» **Assignment**
Return each record unchanged and drop the images.

Page images and extracted text

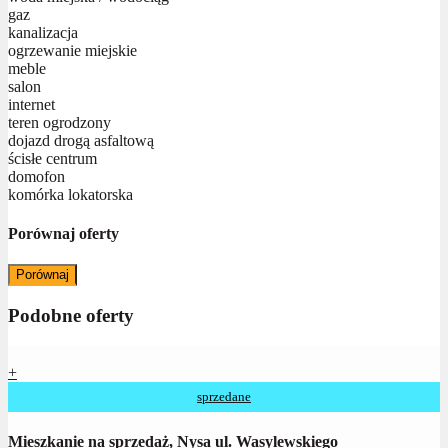
gaz
kanalizacja
ogrzewanie miejskie
meble
salon
internet
teren ogrodzony
dojazd drogą asfaltową
ścisłe centrum
domofon
komórka lokatorska
Porównaj oferty
Porównaj
Podobne oferty
+
sprzedane
Mieszkanie na sprzedaż, Nysa ul. Wasylewskiego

» **Written solution**
gaz
kanalizacja
ogrzewanie miejskie
meble
salon
internet
teren ogrodzony
dojazd drogą asfaltową
ścisłe centrum
domofon
komórka lokatorska
Porównaj oferty
Porównaj
Podobne oferty
+
sprzedane
Mieszkanie na sprzedaż, Nysa ul. Wasylewskiego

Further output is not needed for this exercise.